• DATA:
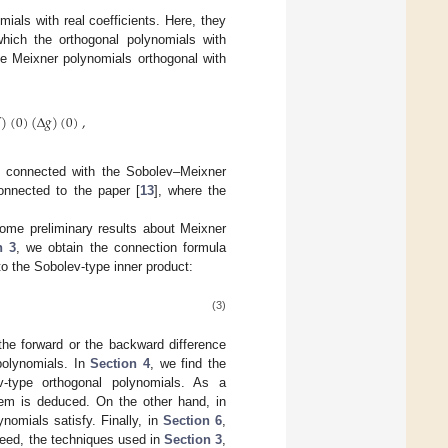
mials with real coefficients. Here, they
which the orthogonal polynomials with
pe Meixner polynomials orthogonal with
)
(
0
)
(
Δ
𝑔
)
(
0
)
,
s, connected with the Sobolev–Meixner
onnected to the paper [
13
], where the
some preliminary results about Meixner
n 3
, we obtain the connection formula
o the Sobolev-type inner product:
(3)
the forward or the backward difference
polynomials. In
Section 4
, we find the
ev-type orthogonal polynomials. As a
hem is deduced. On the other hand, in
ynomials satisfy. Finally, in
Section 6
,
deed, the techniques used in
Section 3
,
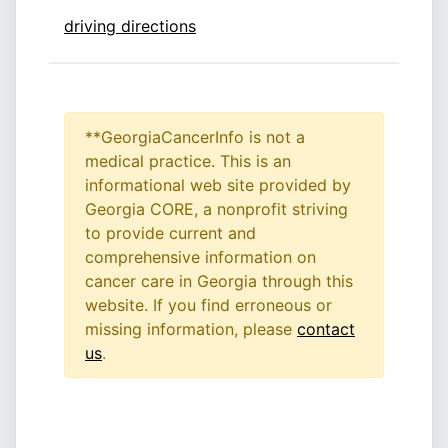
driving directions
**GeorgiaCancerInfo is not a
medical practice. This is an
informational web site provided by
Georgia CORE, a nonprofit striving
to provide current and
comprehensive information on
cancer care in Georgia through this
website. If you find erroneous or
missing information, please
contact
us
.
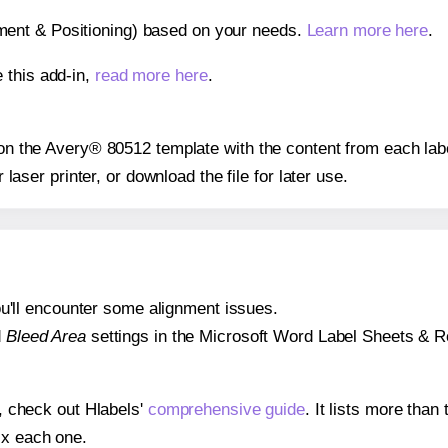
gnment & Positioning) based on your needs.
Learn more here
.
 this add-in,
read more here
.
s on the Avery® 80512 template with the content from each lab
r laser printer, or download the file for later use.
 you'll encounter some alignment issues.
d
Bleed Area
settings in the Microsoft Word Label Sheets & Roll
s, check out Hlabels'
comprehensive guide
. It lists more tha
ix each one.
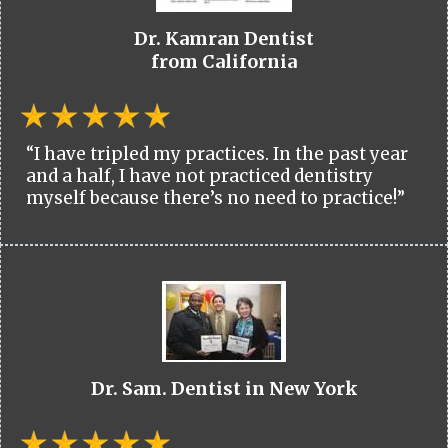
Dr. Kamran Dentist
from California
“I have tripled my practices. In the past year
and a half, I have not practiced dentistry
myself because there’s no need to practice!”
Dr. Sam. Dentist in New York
==
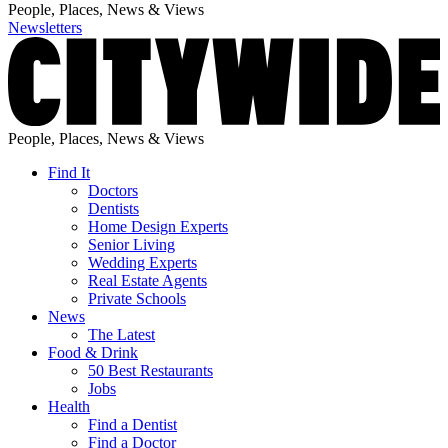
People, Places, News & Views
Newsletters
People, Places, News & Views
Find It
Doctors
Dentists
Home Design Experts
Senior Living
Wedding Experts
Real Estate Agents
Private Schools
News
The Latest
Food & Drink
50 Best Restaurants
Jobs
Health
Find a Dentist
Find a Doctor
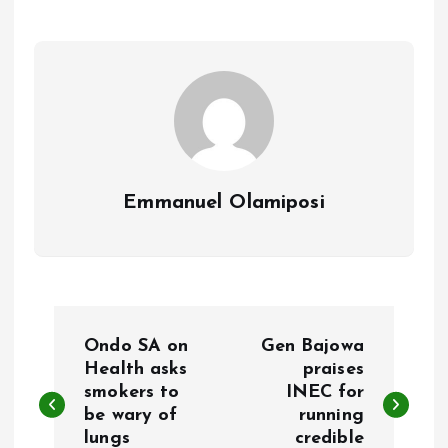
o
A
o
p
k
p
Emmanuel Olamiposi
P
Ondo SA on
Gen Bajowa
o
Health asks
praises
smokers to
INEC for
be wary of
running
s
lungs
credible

• THE PROBLEM: Keep to the lines above from the line with "mials with real coefficients. Here, they" to the line with "driving directions", and set down exactly those, inclusive, with nothing else and every picture left out.

• WRITTEN SOLUTION:
mials with real coefficients. Here, they
which the orthogonal polynomials with
pe Meixner polynomials orthogonal with
)
(
0
)
(
Δ
𝑔
)
(
0
)
,
s, connected with the Sobolev–Meixner
onnected to the paper [
13
], where the
some preliminary results about Meixner
n 3
, we obtain the connection formula
o the Sobolev-type inner product:
(3)
the forward or the backward difference
polynomials. In
Section 4
, we find the
ev-type orthogonal polynomials. As a
hem is deduced. On the other hand, in
ynomials satisfy. Finally, in
Section 6
,
deed, the techniques used in
Section 3
,
driving directions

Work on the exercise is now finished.